DCA questions county's 'intent'

State wants mayor to clarify details of proposed building moratorium

BY TRAVIS JAMES TRITTEN

keysnews.com

Monroe County and the state Department of Community Affairs have different ideas of how threatened native forests should be protected in the Florida Keys, despite a major conservation agreement last week.

DCA Secretary Colleen Castille said Tuesday that the agency does not approve of subsequent county plans to use its own conservation maps -- maps that may omit many 2- and 3-acre parcels -- to designate where development will be prohibited under a planned moratorium.

County Mayor Murray Nelson has said that only areas designated by the county's maps will be covered by the one-year ban on development agreed to during a Jan. 6 commission meeting.

"I clearly understood that the proposed moratorium would apply countywide to all areas containing 2 or more acres of native upland vegetated habitat," Castille wrote Tuesday in a letter to Nelson.

The disagreement comes just two weeks before the county goes before Gov. Jeb Bush and the Florida Cabinet for a yearly review of progress toward resolving land-use issues. The county commission agreed to the moratorium, a measure it opposed over the summer, to avoid state penalties that could come from a bad review.

There was no discussion of using county maps during last week's negotiations, said Castille, who will make a recommendation to the governor and Cabinet. Instead, county staff agreed to use data from a state natural lands inventory and the state Fish and Wildlife Conservation Commission to choose what land will be protected, she said.

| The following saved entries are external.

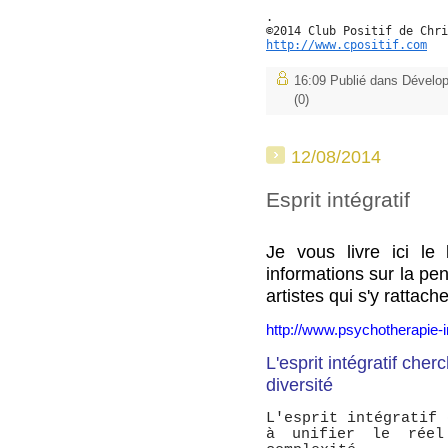
.
©2014 Club Positif de Chri
http://www.cpositif.com
16:09 Publié dans
Dévelo
(0)
12/08/2014
Esprit intégratif
Je vous livre ici le
informations sur la pen
artistes qui s'y rattache
http://www.psychotherapie-i
L'esprit intégratif cher
diversité
L'esprit intégratif 
à unifier le réel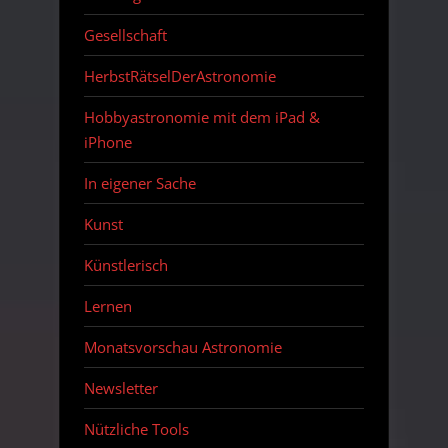
Gesellschaft
HerbstRätselDerAstronomie
Hobbyastronomie mit dem iPad &
iPhone
In eigener Sache
Kunst
Künstlerisch
Lernen
Monatsvorschau Astronomie
Newsletter
Nützliche Tools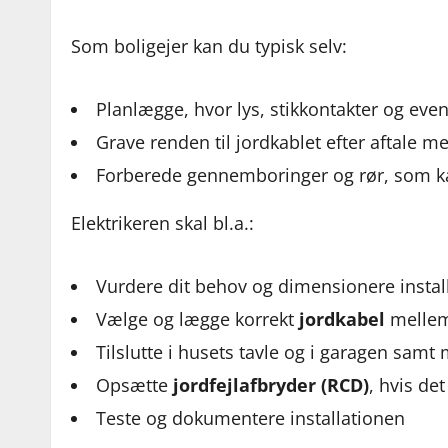
Som boligejer kan du typisk selv:
Planlægge, hvor lys, stikkontakter og even
Grave renden til jordkablet efter aftale m
Forberede gennemboringer og rør, som kab
Elektrikeren skal bl.a.:
Vurdere dit behov og dimensionere installa
Vælge og lægge korrekt
jordkabel
mellem
Tilslutte i husets tavle og i garagen samt
Opsætte
jordfejlafbryder (RCD)
, hvis de
Teste og dokumentere installationen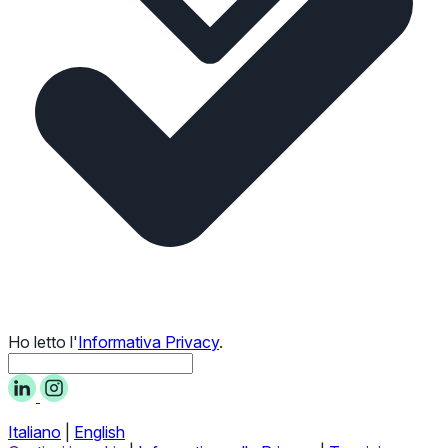
Ho letto l'
Informativa Privacy
.
Italiano
|
English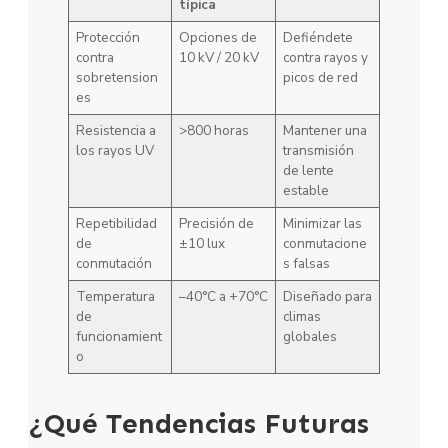
típica
Protección
Opciones de
Defiéndete
contra
10 kV / 20 kV
contra rayos y
sobretension
picos de red
es
Resistencia a
>800 horas
Mantener una
los rayos UV
transmisión
de lente
estable
Repetibilidad
Precisión de
Minimizar las
de
±10 lux
conmutacione
conmutación
s falsas
Temperatura
–40°C a +70°C
Diseñado para
de
climas
funcionamient
globales
o
¿Qué Tendencias Futuras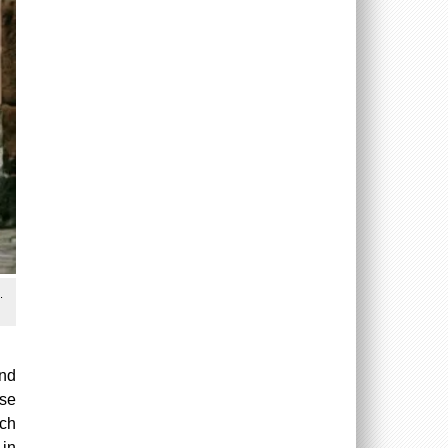
.
und
use
och
 in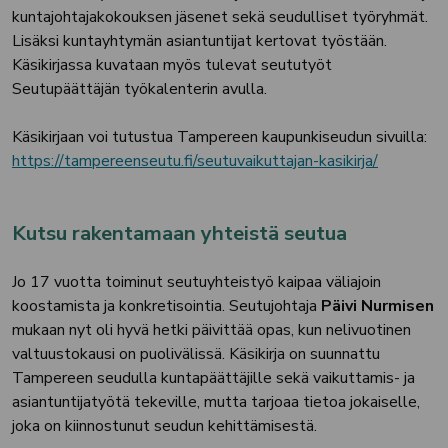
kuntajohtajakokouksen jäsenet sekä seudulliset työryhmät.
Lisäksi kuntayhtymän asiantuntijat kertovat työstään.
Käsikirjassa kuvataan myös tulevat seututyöt
Seutupäättäjän työkalenterin avulla.
Käsikirjaan voi tutustua Tampereen kaupunkiseudun sivuilla:
https://tampereenseutu.fi/seutuvaikuttajan-kasikirja/
Kutsu rakentamaan yhteistä seutua
Jo 17 vuotta toiminut seutuyhteistyö kaipaa väliajoin
koostamista ja konkretisointia. Seutujohtaja
Päivi Nurmisen
mukaan nyt oli hyvä hetki päivittää opas, kun nelivuotinen
valtuustokausi on puolivälissä. Käsikirja on suunnattu
Tampereen seudulla kuntapäättäjille sekä vaikuttamis- ja
asiantuntijatyötä tekeville, mutta tarjoaa tietoa jokaiselle,
joka on kiinnostunut seudun kehittämisestä.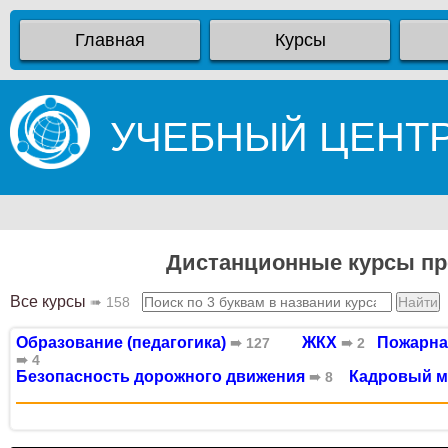
Главная
Курсы
УЧЕБНЫЙ ЦЕНТ
Дистанционные курсы пр
Все курсы
➠ 158
Образование (педагогика)
ЖКХ
Пожарна
➠ 127
➠ 2
➠ 4
Безопасность дорожного движения
Кадровый 
➠ 8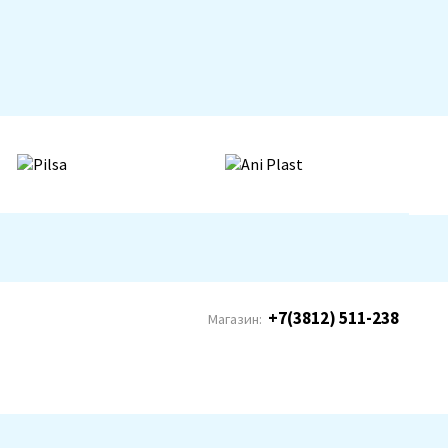
+7(3812) 511-238
Магазин: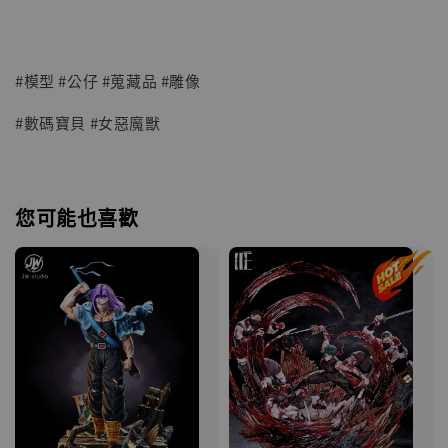
#模型 #公仔 #蒐藏品 #雕像
#數碼寶貝 #女惡魔獸
您可能也喜歡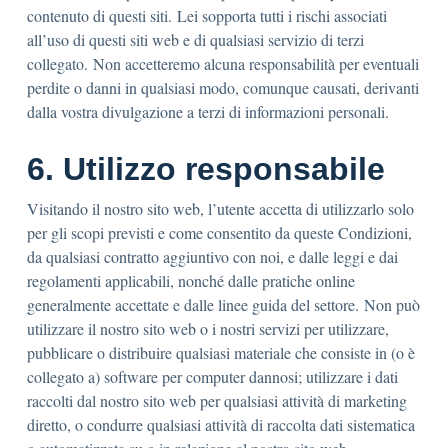
contenuto di questi siti. Lei sopporta tutti i rischi associati
all’uso di questi siti web e di qualsiasi servizio di terzi
collegato. Non accetteremo alcuna responsabilità per eventuali
perdite o danni in qualsiasi modo, comunque causati, derivanti
dalla vostra divulgazione a terzi di informazioni personali.
6. Utilizzo responsabile
Visitando il nostro sito web, l’utente accetta di utilizzarlo solo
per gli scopi previsti e come consentito da queste Condizioni,
da qualsiasi contratto aggiuntivo con noi, e dalle leggi e dai
regolamenti applicabili, nonché dalle pratiche online
generalmente accettate e dalle linee guida del settore. Non può
utilizzare il nostro sito web o i nostri servizi per utilizzare,
pubblicare o distribuire qualsiasi materiale che consiste in (o è
collegato a) software per computer dannosi; utilizzare i dati
raccolti dal nostro sito web per qualsiasi attività di marketing
diretto, o condurre qualsiasi attività di raccolta dati sistematica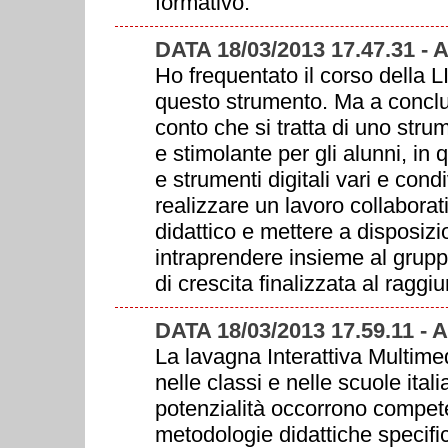
formativo.
DATA 18/03/2013 17.47.31 -
Ho frequentato il corso della LI
questo strumento. Ma a conclu
conto che si tratta di uno stru
e stimolante per gli alunni, in q
e strumenti digitali vari e condiv
realizzare un lavoro collaborati
didattico e mettere a disposizi
intraprendere insieme al grupp
di crescita finalizzata al raggi
DATA 18/03/2013 17.59.11 -
La lavagna Interattiva Multim
nelle classi e nelle scuole ital
potenzialità occorrono compete
metodologie didattiche specifich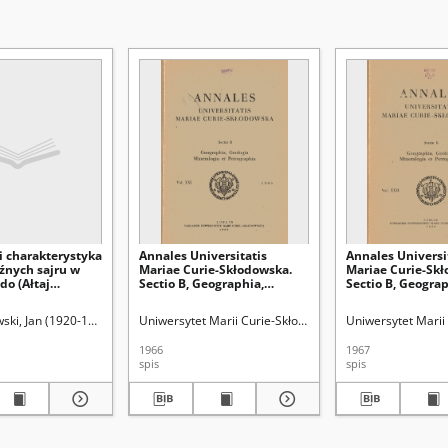
i charakterystyka
Annales Universitatis
Annales Universi
źnych sajru w
Mariae Curie-Skłodowska.
Mariae Curie-Skł
do (Ałtaj
Sectio B, Geographia,
Sectio B, Geograp
Geologia, Mineralogia et
Geologia, Mineral
Petrographia. Vol. 21 (1966) -
Petrographia. Vol.
ki, Jan (1920-1998).
Uniwersytet Marii Curie-Skłodowskiej (Lublin)
Uniwersytet Marii Curie-Skłodowskiej (Lublin)
Uniwersytet Marii 
Spis treści
Sps treści
1966
1967
spis
spis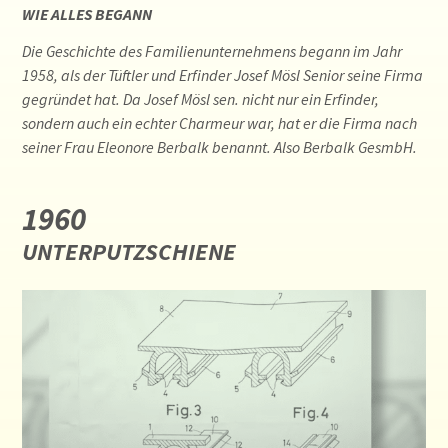
WIE ALLES BEGANN
Die Geschichte des Familienunternehmens begann im Jahr
1958, als der Tüftler und Erfinder Josef Mösl Senior seine Firma
gegründet hat. Da Josef Mösl sen. nicht nur ein Erfinder,
sondern auch ein echter Charmeur war, hat er die Firma nach
seiner Frau Eleonore Berbalk benannt. Also Berbalk GesmbH.
1960
UNTERPUTZSCHIENE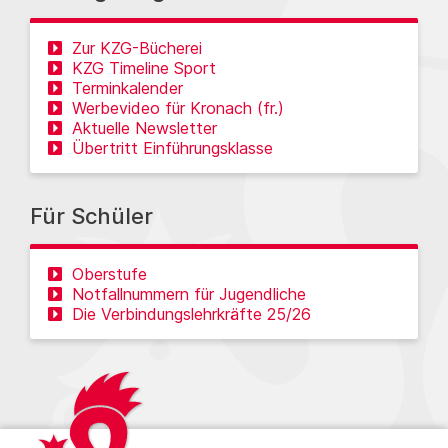
Zur KZG-Bücherei
KZG Timeline Sport
Terminkalender
Werbevideo für Kronach (fr.)
Aktuelle Newsletter
Übertritt Einführungsklasse
Für Schüler
Oberstufe
Notfallnummern für Jugendliche
Die Verbindungslehrkräfte 25/26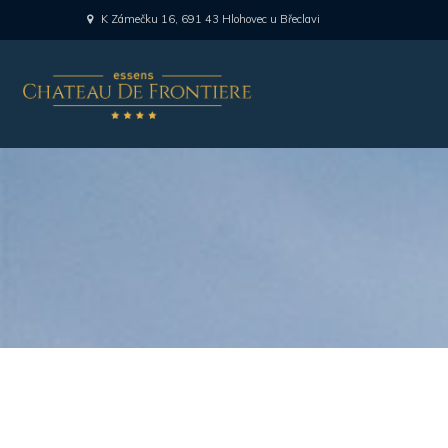
K Zámečku 16, 691 43 Hlohovec u Břeclavi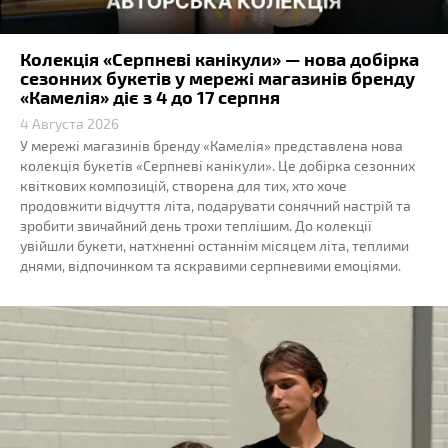
Колекція «Серпневі канікули» — нова добірка
сезонних букетів у мережі магазинів бренду
«Камелія» діє з 4 до 17 серпня
4 Августа 2026
У мережі магазинів бренду «Камелія» представлена нова
колекція букетів «Серпневі канікули». Це добірка сезонних
квіткових композицій, створена для тих, хто хоче
продовжити відчуття літа, подарувати сонячний настрій та
зробити звичайний день трохи теплішим. До колекції
увійшли букети, натхненні останнім місяцем літа, теплими
днями, відпочинком та яскравими серпневими емоціями.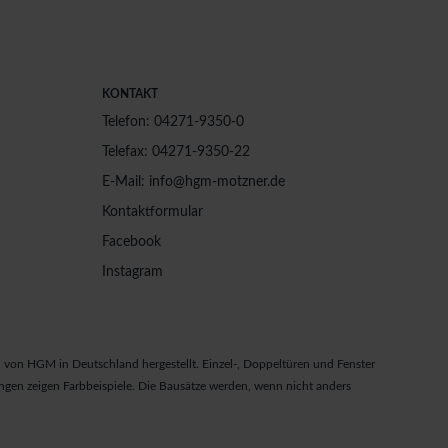
KONTAKT
Telefon: 04271-9350-0
Telefax: 04271-9350-22
E-Mail: info@hgm-motzner.de
Kontaktformular
Facebook
Instagram
von HGM in Deutschland hergestellt. Einzel-, Doppeltüren und Fenster
gen zeigen Farbbeispiele. Die Bausätze werden, wenn nicht anders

Following last week's meeting, Castille withdrew a notice of violation in a "spirit of cooperation," she notes in her letter. "I am now asking that we properly clarify the intent of the Board of County Commissioners ..."

The DCA notice cited about eight violations, claiming the county's current growth regulations do not go far enough in preventing developers from building in the natural areas.

Tim McGarry, director of county Growth Management, said the county did not agree last week to protect all forest land within the county.

"Basically, what was committed to was looking at a moratorium on any upland area of 2-acres within the conservation areas," McGarry said. "It includes all the significant uplands area."

Last week, Nelson said unequivocally that the county agreed to protect the conservation areas shown in the county maps, but said staff had a handle on protecting the smaller parcels.

Castille also asked Tuesday that the language describing land protected by moratorium, which is expected to be approved by commissioners Jan. 21, be changed from "upland vegetated land" to "tropical hardwood hammock and pinelands."

For months, the new DCA secretary has used a carrot-and-stick approach to press the county into protecting the Keys environment, and it appeared there was a stick included in the letter Tuesday.

A county request that its yearly allotment of home-building permits be restored by the state is still pending, Castille wrote.

Building allotments were reduced by the state several years ago because the county failed to make progress on environmental initiatives. The reinstatement of the permits could be a windfall and mean about 103 more homes could be built in the county each year.

However, the governor and Cabinet could impose an additional 20-percent reduction if it is determined that the county has again failed to make substantial progress.